This transcript has been edited for clarity.
Ileana L. Piña, MD, MPH: Hello. I'm Ileana Piña from Wayne State University and the Detroit Medical Center in Detroit, Michigan, and this is my blog. I'm coming to you from the 2019 European Society of Cardiology Congress in the beautiful city of Paris.
I am especially happy today to be with Jim Januzzi, who is a named professor at Mass General and Harvard, plus a very good friend and colleague. We've been doing clinical trials together for several years. I am an executive committee member of the trial we're going to be talking about, PROVE-HF, which is a trial of the angiotensin receptor neprilysin inhibitor (ARNI) sacubitril/valsartan. Welcome, Jim, and thank you so much for your time because I know this is a crazy meeting.
James L. Januzzi, MD: Ileana, it's a delight to be here with you.
Piña: Thank you. Why did you think of this work and what made you build it in this fashion?
Januzzi: First I'll give a little bit of background about the PROVE-HF study. We know that in patients with heart failure and reduced ejection fraction (HFrEF), sacubitril/valsartan reduced cardiovascular risk. It's a Class 1 recommendation in the guidelines on the basis of the PARADIGM-HF trial. The problem is that the understanding about the mechanism of benefit remains entirely elusive. No one really had a good sense for how [it works].
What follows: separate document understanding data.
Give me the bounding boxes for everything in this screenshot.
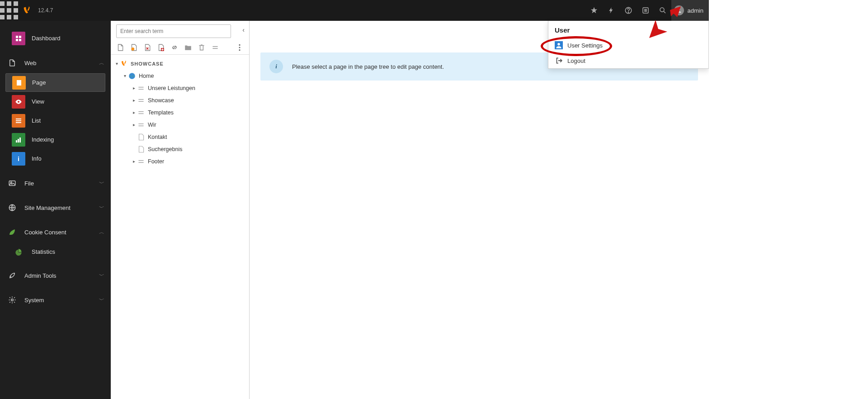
module-statistics[interactable]: Statistics (5, 242, 105, 261)
group-label: System (24, 297, 44, 304)
svg-rect-22 (17, 80, 21, 86)
topbar: 12.4.7 admin (0, 0, 709, 21)
chevron-down-icon: ﹀ (99, 204, 104, 212)
svg-rect-25 (16, 122, 21, 123)
module-info[interactable]: Info (5, 149, 105, 168)
link-icon[interactable] (170, 43, 179, 52)
user-button[interactable]: admin (671, 0, 709, 21)
caret-right-icon[interactable]: ▸ (131, 86, 137, 90)
caret-right-icon[interactable]: ▸ (131, 98, 137, 103)
tree-toolbar (111, 42, 249, 55)
logout-item[interactable]: Logout (548, 53, 708, 68)
typo3-icon (120, 60, 128, 67)
module-label: Page (32, 79, 46, 86)
logout-label: Logout (567, 57, 585, 64)
group-site-management[interactable]: Site Management ﹀ (0, 198, 111, 218)
svg-point-10 (628, 12, 628, 13)
svg-rect-21 (19, 39, 21, 41)
typo3-logo-icon[interactable] (18, 0, 36, 21)
module-indexing[interactable]: Indexing (5, 130, 105, 149)
user-label: admin (688, 7, 703, 14)
svg-rect-30 (18, 158, 19, 161)
svg-rect-20 (16, 39, 18, 41)
new-page-link-icon[interactable] (143, 43, 151, 52)
tree-node-home[interactable]: ▾ Home (111, 70, 249, 82)
svg-line-16 (664, 11, 665, 13)
tree-node[interactable]: ▸Templates (111, 106, 249, 119)
tree-search-input[interactable] (116, 24, 231, 38)
divider-icon (137, 121, 145, 128)
group-file[interactable]: File ﹀ (0, 173, 111, 193)
file-icon (6, 56, 18, 70)
tree-scroll[interactable]: ▾ SHOWCASE ▾ Home ▸Unsere Leistungen ▸Sh… (111, 54, 249, 399)
caret-right-icon[interactable]: ▸ (131, 110, 137, 115)
divider-icon[interactable] (211, 43, 219, 52)
module-label: Dashboard (32, 35, 61, 42)
tree-label: Templates (148, 109, 174, 116)
group-web[interactable]: Web ︿ (0, 53, 111, 73)
group-cookie-consent[interactable]: Cookie Consent ︿ (0, 222, 111, 242)
chevron-up-icon: ︿ (99, 59, 104, 67)
tree-node[interactable]: ▸Unsere Leistungen (111, 82, 249, 94)
svg-rect-2 (14, 1, 18, 6)
tree-node[interactable]: ▸Footer (111, 155, 249, 167)
module-list[interactable]: List (5, 111, 105, 130)
svg-point-39 (239, 44, 240, 46)
module-dashboard[interactable]: Dashboard (5, 29, 105, 48)
eye-icon (12, 95, 25, 109)
version-label: 12.4.7 (38, 7, 53, 14)
new-page-shortcut-icon[interactable] (130, 43, 138, 52)
more-icon[interactable] (236, 43, 244, 52)
tree-label: Wir (148, 122, 156, 128)
divider-icon (137, 97, 145, 104)
svg-rect-4 (7, 8, 11, 13)
caret-right-icon[interactable]: ▸ (131, 122, 137, 127)
svg-rect-6 (0, 15, 5, 19)
user-settings-item[interactable]: User Settings (548, 38, 708, 53)
user-dropdown: User User Settings Logout (548, 21, 709, 69)
svg-rect-31 (9, 181, 15, 186)
bookmark-icon[interactable] (585, 0, 603, 21)
module-view[interactable]: View (5, 92, 105, 111)
list-icon[interactable] (637, 0, 654, 21)
group-system[interactable]: System ﹀ (0, 290, 111, 310)
svg-rect-18 (16, 36, 18, 38)
svg-rect-23 (16, 119, 21, 119)
caret-right-icon[interactable]: ▸ (131, 159, 137, 164)
help-icon[interactable] (620, 0, 637, 21)
new-page-icon[interactable] (116, 43, 124, 52)
tree-label: Kontakt (148, 134, 167, 140)
collapse-tree-icon[interactable]: ‹ (242, 26, 245, 33)
tree-label: Showcase (148, 97, 174, 104)
caret-down-icon[interactable]: ▾ (122, 73, 128, 78)
content-area: i Please select a page in the page tree … (250, 21, 709, 399)
tree-node[interactable]: Suchergebnis (111, 143, 249, 155)
page-icon (137, 133, 145, 141)
app-launcher-icon[interactable] (0, 0, 18, 21)
tree-root[interactable]: ▾ SHOWCASE (111, 57, 249, 70)
divider-icon (137, 85, 145, 92)
info-icon (12, 152, 25, 166)
folder-icon[interactable] (184, 43, 192, 52)
module-page[interactable]: Page (5, 73, 105, 92)
caret-down-icon[interactable]: ▾ (113, 61, 120, 66)
new-page-hidden-icon[interactable] (157, 43, 165, 52)
flash-icon[interactable] (603, 0, 620, 21)
search-icon[interactable] (654, 0, 671, 21)
avatar-icon (674, 5, 684, 15)
tree-root-label: SHOWCASE (131, 61, 164, 66)
svg-rect-28 (19, 138, 21, 142)
tree-node[interactable]: ▸Showcase (111, 94, 249, 106)
globe-icon (6, 201, 18, 214)
group-label: Web (24, 60, 37, 66)
module-label: Info (32, 155, 42, 162)
tree-label: Footer (148, 158, 164, 165)
tree-node[interactable]: Kontakt (111, 131, 249, 143)
trash-icon[interactable] (198, 43, 206, 52)
group-admin-tools[interactable]: Admin Tools ﹀ (0, 266, 111, 285)
tree-node[interactable]: ▸Wir (111, 119, 249, 131)
chevron-down-icon: ﹀ (99, 296, 104, 304)
tree-label: Home (139, 73, 154, 79)
page-icon (137, 146, 145, 153)
module-label: List (32, 117, 41, 124)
Piña: Isn't that amazing that we did a trial and we didn't know? We knew it in the angiotensin-converting enzyme (ACE) inhibitors, we knew it in the angiotensin-receptor blockers (ARBs).
Januzzi: Yes, and the same story is developing around the sodium-glucose cotransporter-2 (SGLT2) inhibitors. We have no idea how they work, and yet here they are. So, with sacubitril/valsartan there was a clear, unmistakable benefit in terms of cardiovascular death and heart failure hospitalization, and we sought to understand why that would be. One of the observations from studies of sacubitril/valsartan is that the drug causes a robust reduction in N-terminal pro–B-type natriuretic peptide (NT-proBNP). We've seen that in PARADIGM-HF, PIONEER-HF, and numerous trials. In turn, those reductions in NT-proBNP are strongly associated with the clinical benefit of sacubitril/valsartan. The question is, why?
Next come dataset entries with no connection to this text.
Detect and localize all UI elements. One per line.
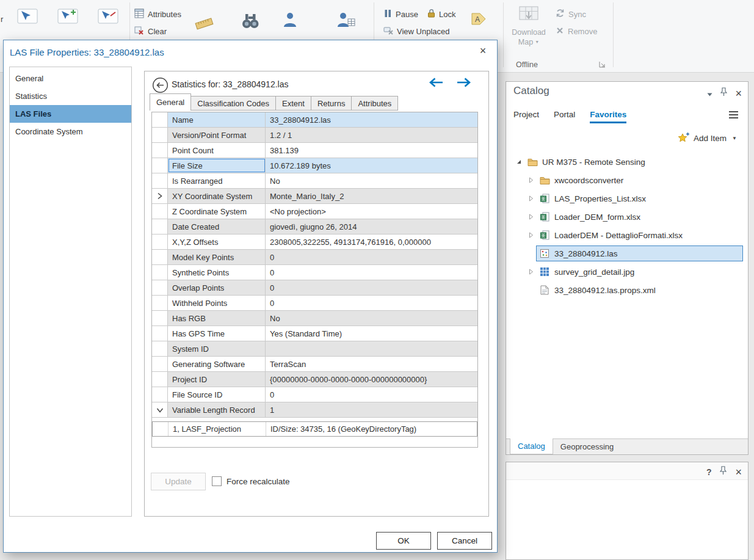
catalog-bottom-tab[interactable]: Geoprocessing <box>553 439 621 454</box>
row-expander-icon[interactable] <box>152 357 168 371</box>
property-row[interactable]: Date Created giovedì, giugno 26, 2014 <box>152 219 477 235</box>
vlr-sub-row[interactable]: 1, LASF_Projection ID/Size: 34735, 16 (G… <box>152 421 477 437</box>
stats-tab[interactable]: Extent <box>275 96 311 111</box>
row-expander-icon[interactable] <box>152 326 168 341</box>
add-item-button[interactable]: Add Item ▼ <box>677 132 737 145</box>
tree-expander-icon[interactable] <box>526 269 536 275</box>
close-icon[interactable]: × <box>735 89 742 98</box>
download-map-button[interactable]: Download Map▼ <box>510 4 547 47</box>
row-expander-icon[interactable] <box>152 341 168 356</box>
lock-button[interactable]: Lock <box>427 7 455 21</box>
row-expander-icon[interactable] <box>152 372 168 387</box>
previous-arrow-button[interactable] <box>427 77 444 88</box>
property-row[interactable]: Withheld Points 0 <box>152 296 477 311</box>
property-row[interactable]: Is Rearranged No <box>152 173 477 189</box>
pause-button[interactable]: Pause <box>383 7 418 21</box>
locate-button[interactable] <box>241 12 260 32</box>
row-expander-icon[interactable] <box>152 280 168 295</box>
row-expander-icon[interactable] <box>152 311 168 325</box>
chevron-down-icon[interactable] <box>707 88 712 99</box>
stats-tab[interactable]: Returns <box>311 96 352 111</box>
row-expander-icon[interactable] <box>152 235 168 249</box>
dialog-launcher-icon[interactable] <box>599 61 606 68</box>
property-row[interactable]: Has RGB No <box>152 311 477 326</box>
sync-button[interactable]: Sync <box>556 7 586 21</box>
clear-button[interactable]: Clear <box>134 24 167 38</box>
remove-button[interactable]: Remove <box>556 24 597 38</box>
catalog-tree-item[interactable]: LoaderDEM - DettaglioFormati.xlsx <box>506 226 748 244</box>
row-expander-icon[interactable] <box>152 250 168 264</box>
property-row[interactable]: Point Count 381.139 <box>152 143 477 158</box>
catalog-tab[interactable]: Portal <box>554 110 575 123</box>
catalog-tree-item[interactable]: xwcoordsconverter <box>506 171 748 189</box>
catalog-tab[interactable]: Favorites <box>590 110 626 123</box>
tree-expander-icon[interactable] <box>526 195 536 202</box>
dialog-nav-item[interactable]: Coordinate System <box>10 123 131 140</box>
tree-item-box[interactable]: LAS_Properties_List.xlsx <box>536 191 743 206</box>
map-select-tool-2-button[interactable] <box>55 2 81 32</box>
row-expander-icon[interactable] <box>152 387 168 402</box>
property-row[interactable]: Name 33_28804912.las <box>152 112 477 128</box>
update-button[interactable]: Update <box>151 473 206 490</box>
tree-item-box[interactable]: LoaderDEM - DettaglioFormati.xlsx <box>536 227 743 243</box>
dialog-nav-item[interactable]: LAS Files <box>10 105 131 123</box>
attributes-button[interactable]: Attributes <box>134 7 181 21</box>
row-expander-icon[interactable] <box>152 143 168 158</box>
row-expander-icon[interactable] <box>152 189 168 203</box>
catalog-tree-item[interactable]: survey_grid_detail.jpg <box>506 263 748 281</box>
label-button[interactable]: A <box>470 11 487 29</box>
catalog-bottom-tab[interactable]: Catalog <box>510 438 553 454</box>
catalog-tree-item[interactable]: 33_28804912.las <box>506 244 748 263</box>
tree-item-box[interactable]: survey_grid_detail.jpg <box>536 264 743 280</box>
row-expander-icon[interactable] <box>152 158 168 173</box>
close-icon[interactable]: × <box>735 467 742 477</box>
catalog-tree-item[interactable]: LAS_Properties_List.xlsx <box>506 189 748 208</box>
property-row[interactable]: Generating Software TerraScan <box>152 357 477 372</box>
cancel-button[interactable]: Cancel <box>437 532 492 550</box>
property-row[interactable]: File Source ID 0 <box>152 387 477 402</box>
catalog-tab[interactable]: Project <box>513 110 539 123</box>
property-row[interactable]: Synthetic Points 0 <box>152 265 477 280</box>
map-select-tool-3-button[interactable] <box>95 2 121 32</box>
tree-item-box[interactable]: 33_28804912.las.props.xml <box>536 282 743 298</box>
tree-item-box[interactable]: xwcoordsconverter <box>536 172 743 188</box>
force-recalculate-checkbox[interactable] <box>212 476 222 486</box>
catalog-tree-item[interactable]: Loader_DEM_form.xlsx <box>506 208 748 226</box>
row-expander-icon[interactable] <box>152 173 168 188</box>
back-button[interactable] <box>152 77 169 93</box>
property-row[interactable]: Z Coordinate System <No projection> <box>152 204 477 219</box>
pin-icon[interactable] <box>720 466 727 478</box>
tree-item-box[interactable]: Loader_DEM_form.xlsx <box>536 209 743 225</box>
catalog-tree-item[interactable]: UR M375 - Remote Sensing <box>506 153 748 171</box>
stats-tab[interactable]: General <box>150 93 191 111</box>
dialog-nav-item[interactable]: Statistics <box>10 87 131 105</box>
property-row[interactable]: Overlap Points 0 <box>152 280 477 296</box>
tree-item-box[interactable]: UR M375 - Remote Sensing <box>524 154 743 170</box>
person-tool-2-button[interactable] <box>337 11 355 31</box>
row-expander-icon[interactable] <box>152 296 168 310</box>
close-icon[interactable]: × <box>476 45 490 57</box>
dialog-nav-item[interactable]: General <box>10 70 131 87</box>
next-arrow-button[interactable] <box>455 77 473 88</box>
row-expander-icon[interactable] <box>152 112 168 127</box>
help-icon[interactable]: ? <box>706 467 712 477</box>
catalog-tree-item[interactable]: 33_28804912.las.props.xml <box>506 281 748 299</box>
tree-item-box[interactable]: 33_28804912.las <box>536 245 743 261</box>
map-select-tool-1-button[interactable] <box>15 2 40 32</box>
property-row[interactable]: Version/Point Format 1.2 / 1 <box>152 128 477 143</box>
tree-expander-icon[interactable] <box>513 159 524 165</box>
stats-tab[interactable]: Classification Codes <box>190 96 276 111</box>
row-expander-icon[interactable] <box>152 204 168 219</box>
measure-button[interactable] <box>194 16 214 34</box>
row-expander-icon[interactable] <box>152 219 168 234</box>
pin-icon[interactable] <box>720 87 727 99</box>
tree-expander-icon[interactable] <box>526 177 536 183</box>
row-expander-icon[interactable] <box>152 402 168 417</box>
row-expander-icon[interactable] <box>152 128 168 142</box>
tree-expander-icon[interactable] <box>526 214 536 220</box>
property-row[interactable]: Model Key Points 0 <box>152 250 477 265</box>
row-expander-icon[interactable] <box>152 265 168 280</box>
property-row[interactable]: X,Y,Z Offsets 2308005,322255, 4913174,76… <box>152 235 477 250</box>
property-row[interactable]: Variable Length Record 1 <box>152 402 477 418</box>
person-tool-1-button[interactable] <box>282 11 298 31</box>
One of the things that we and others have shown in the past is that NT-proBNP is much more than a biomarker of congestion. It is strongly associated with cardiac structure and function and left atrial pressure. The PROVE-HF study examined how changes in NT-proBNP after initiation of sacubitril/valsartan associated with improvements in structural measures of EF, left ventricular and left atrial volumes, and diastolic function.
Piña: When we did the early ACE inhibitor trials, we knew that ACE inhibitors prevented the ventricle from continued remodeling. We never proved that it totally stopped the remodeling or that it reversed it like the beta-blockers did.
Januzzi: Exactly, and that is a really important analogy. The degree of reverse cardiac remodeling seen with beta-blocker therapy is superimposable with the benefits with respect to mortality. Things that reverse cardiac remodeling, like cardiac resynchronization therapy (CRT), tend to reduce cardiac risk dramatically.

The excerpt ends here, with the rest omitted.